I really favour a "Use it or lose it," provision for patents. You should have to either develop the technology, or license it to someone else in a non-trivial amount of time or the patent goes away. None of this "I'm patenting an idea so when someone else does the hard work it is mine," bullshit. You have a legit invention you want to make money off of? I'm all good with that. You want someone else to do the hard work of the inventing and creation? Screw you.
See the idea of a patent wasn't ever really that you'd keep an invention all for yourself. It was that you'd license the technology for your invention to others, so you made money for the work and creativity of creating it, and everyone benefits. Patent trolls often needn't buy patents, they just make their own. They come up with stupid patents and then sue people for licensing fees. The problem is not that they have bought or sold a patent, it is that their patent is bullshit.
A "no licensing" thing for patents would be bad because it could reduce competition and even prevent products from coming to market. So say I work on some amazing new display technology and patent it. Wonderful stuff, going to change how things are done. However after that, I decide that I'm just not willing to go in to production of it. Too much money to start up, etc, etc, I'm just not interested. If I can't sell or license the tech, it then languishes until my patent expires. However if I can license it, no problem. I invent it and then license it out to existing display companies. I'm compensated for my work inventing it, they bring it to the mass market.

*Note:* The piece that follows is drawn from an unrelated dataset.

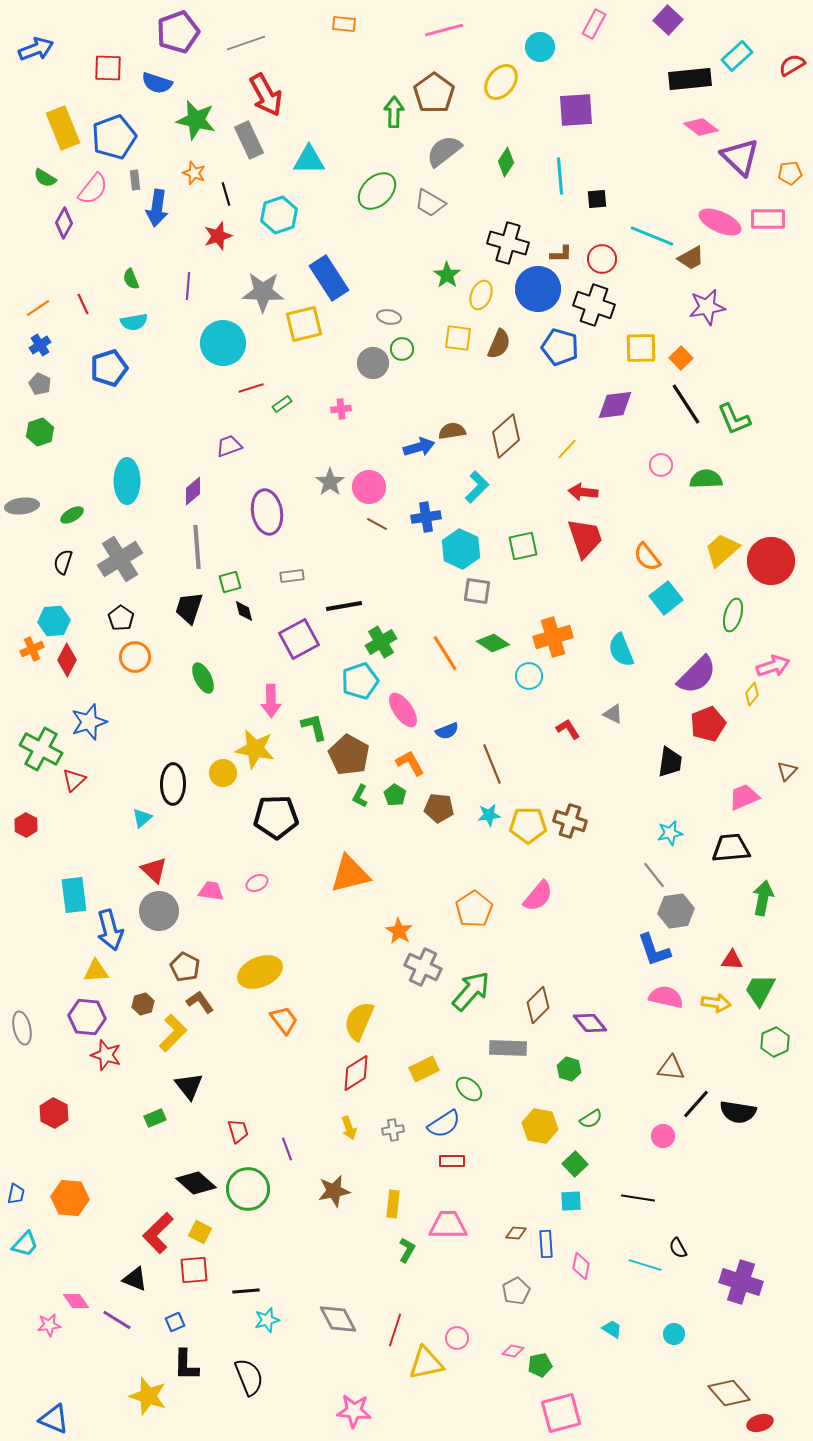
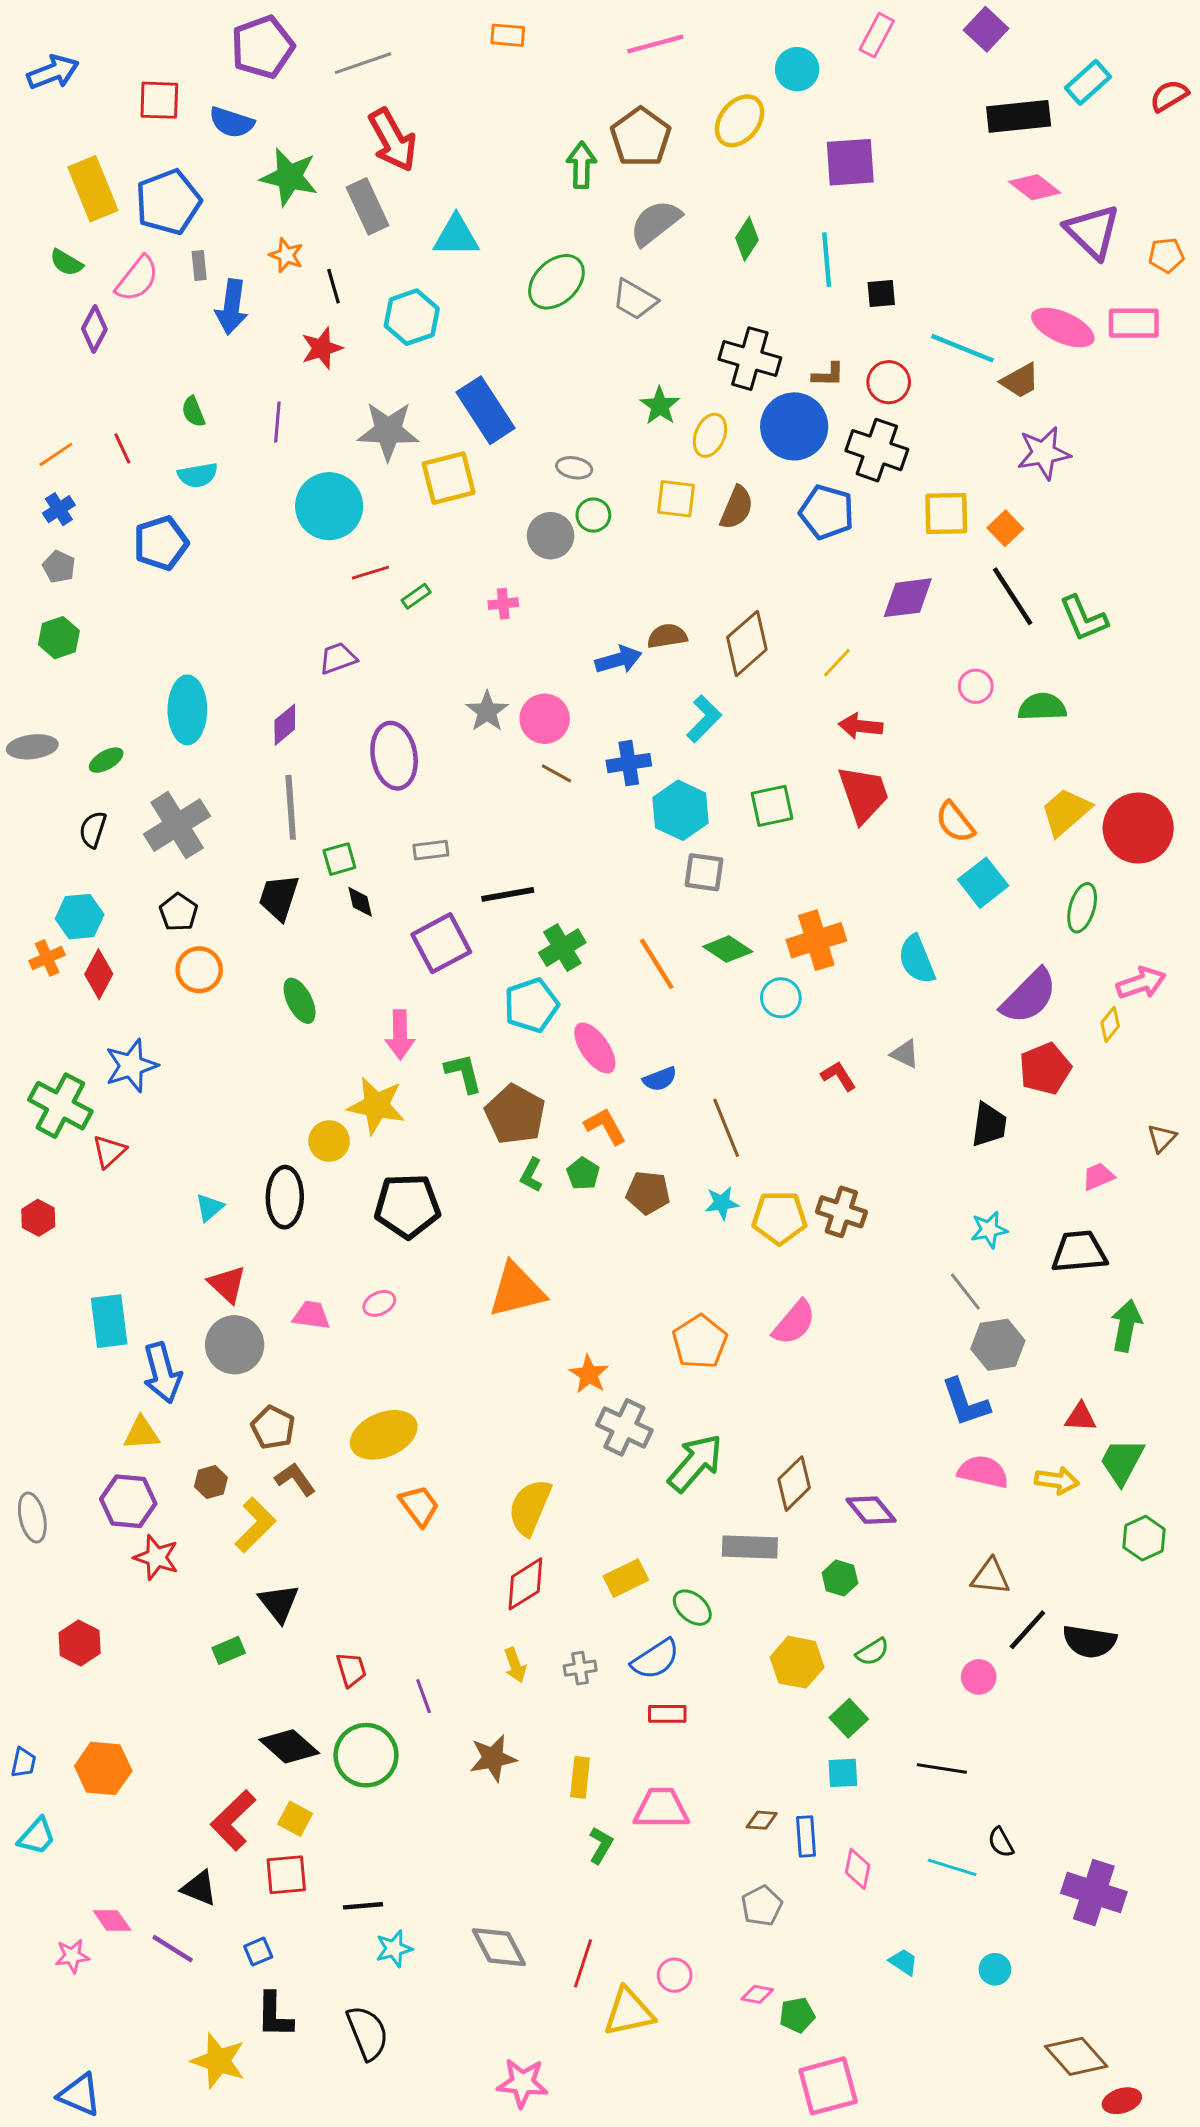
black ellipse: (173, 784) -> (285, 1197), moved
pink trapezoid: (744, 797) -> (1098, 1176), size x0.7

That is the reason for patents, the reason to not just get rid of them. They can be real important in two situations:
1) A person or small company makes a big invention. Patents keep big companies form stealing it from them and profiting off the work of others. Like if a 5 man company invented an amazing new wireless communications device that is cheap to make and effective. However since they are small, they produce them for $50 each. Motorola, being huge, can do it for $20 each. With no patents Motorola just takes their work and goes for it, and they get crushed being unable to compete.
2) A development that takes massive amounts of money. There is tech that takes many millions, even billions occasionally in research. A company will pour a ton of money and years of work in to something because it is worth it. But it is only worth it if they can make that R&D back. Suppose a company invents a new battery with 100x the capacity of current lithium batteries that is cheap to produce. They spend $250 million doing it, and in quantity the batteries cost only $1 per cell to make. Ok well they need to sell those for like $3-4 per cell or so, maybe more, to recoup their $250 million. Remember until they've cleared that, they are making zero dollars total on the product. However a competitor? Well they could sell the cells for $2, maybe even $1.50 each. They have only the production cost, so as long as they cover that the rest is unit profit. Without patents, they could do that.
The problem with patents currently isn't that they exist or can be licensed. It is that they are too broad, granted for too many things, and many of them are way too obvious. Parents are supposed to be for new, non-obvious things that took a lot of effort and/or creativity to make, not for any and everything. They are important to encouraging and supporting R&D, they just are too easy to abuse as it stands.
No it doesn't. From the description in the article Apple has something much more sophisticated. It apparently is smart enough to know where the individuals are sitting and makes accommodations for that. Rather than requiring an individual to sit in a particular place like all the other systems like this do. If they've managed to pull that off, I'll have to be the first one to tip my hat to their innovation. And I'm rare to do that as they're usually more evolutionary than revolutionary. But this would be a significant step forward in the technology.